The recorder captures the composite media stream, pipes it through FFmpeg for encoding, and uploads chunks to Azure Blob Storage in near-real-time. If the recorder crashes, the interview continues unaffected -- recording is a non-blocking side effect.

This architecture also feeds our real-time transcription pipeline. The audio stream from the recorder goes to Azure Speech Services, and the transcript is available to the AI evaluator within seconds of each response.

Mobile-Specific Challenges

A significant percentage of candidates interview from their phones. Mobile WebRTC has its own set of problems:

iOS Safari kills WebRTC connections when backgrounded. If a candidate switches to another app for more than ~30 seconds, Safari terminates the WebRTC connection silently. We detect the visibilitychange event and show a "Rejoin Interview" prompt when the user returns, which triggers an automatic reconnection attempt. Most candidates lose under 5 seconds.

Mobile network switching. Candidates on the move switch between WiFi and cellular mid-call. The ICE connection drops during the handover.
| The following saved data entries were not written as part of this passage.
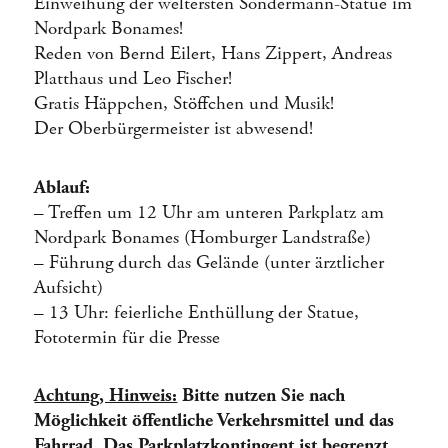
Einweihung der weltersten Sondermann-Statue im
Nordpark Bonames!
Reden von Bernd Eilert, Hans Zippert, Andreas
Platthaus und Leo Fischer!
Gratis Häppchen, Stöffchen und Musik!
Der Oberbürgermeister ist abwesend!
Ablauf:
– Treffen um 12 Uhr am unteren Parkplatz am
Nordpark Bonames (Homburger Landstraße)
– Führung durch das Gelände (unter ärztlicher
Aufsicht)
– 13 Uhr: feierliche Enthüllung der Statue,
Fototermin für die Presse
Achtung, Hinweis:
Bitte nutzen Sie nach
Möglichkeit öffentliche Verkehrsmittel und das
Fahrrad. Das Parkplatzkontingent ist begrenzt.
We listen for navigator.connection change events and trigger an ICE restart proactively rather than waiting for the connection to time out. We also maintain a 5-second audio buffer so there is no audible gap if the restart completes quickly.

Battery drain. A 30-minute video interview consumes approximately 15% battery on a mid-range Android phone at 720p/30fps. We default to 15fps on mobile devices (detected via user agent) and let candidates manually toggle to higher quality if they want. The reduced framerate saves roughly 5% battery over a 30-minute session.

Lessons from Production

After handling thousands of interviews, these are the hard-won takeaways:

  • Always deploy TURN servers. The 20% of users who need them are often the most important ones (enterprise clients behind corporate firewalls).
  • Test on real networks. Chrome DevTools throttling does not replicate the packet loss patterns of a crowded airport WiFi.
  • Separate recording from the call path. If your recording infrastructure is coupled to the call, a recording bug becomes an interview-ending bug.

WebRTC is not easy, but for our use case, owning the video layer has been one of the best technical decisions we made.